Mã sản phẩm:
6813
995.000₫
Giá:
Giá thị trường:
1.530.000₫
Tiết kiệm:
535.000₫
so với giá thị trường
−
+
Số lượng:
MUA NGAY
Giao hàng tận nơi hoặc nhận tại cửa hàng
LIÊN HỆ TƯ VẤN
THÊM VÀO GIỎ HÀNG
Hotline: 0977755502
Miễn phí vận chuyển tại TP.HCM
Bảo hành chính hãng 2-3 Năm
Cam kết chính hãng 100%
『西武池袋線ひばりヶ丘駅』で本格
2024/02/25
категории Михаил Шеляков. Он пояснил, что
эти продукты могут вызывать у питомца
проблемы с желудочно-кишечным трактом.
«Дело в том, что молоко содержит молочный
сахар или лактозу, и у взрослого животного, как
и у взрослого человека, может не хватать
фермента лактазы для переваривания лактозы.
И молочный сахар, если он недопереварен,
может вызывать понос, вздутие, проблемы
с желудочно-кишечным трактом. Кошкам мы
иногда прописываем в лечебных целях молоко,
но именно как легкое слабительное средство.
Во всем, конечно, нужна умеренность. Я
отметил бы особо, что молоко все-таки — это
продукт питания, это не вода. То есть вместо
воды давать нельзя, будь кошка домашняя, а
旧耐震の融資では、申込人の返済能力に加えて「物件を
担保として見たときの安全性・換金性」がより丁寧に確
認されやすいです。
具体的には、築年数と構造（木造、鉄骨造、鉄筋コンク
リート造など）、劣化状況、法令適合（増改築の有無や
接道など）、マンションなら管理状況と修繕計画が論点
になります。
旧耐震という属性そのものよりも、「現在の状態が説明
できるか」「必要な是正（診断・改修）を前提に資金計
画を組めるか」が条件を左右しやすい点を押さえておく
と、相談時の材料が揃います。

— Requirement —
Copy out the lines above with "молоко" in them.

— Exercise result —
«Дело в том, что молоко содержит молочный
иногда прописываем в лечебных целях молоко,
отметил бы особо, что молоко все-таки — это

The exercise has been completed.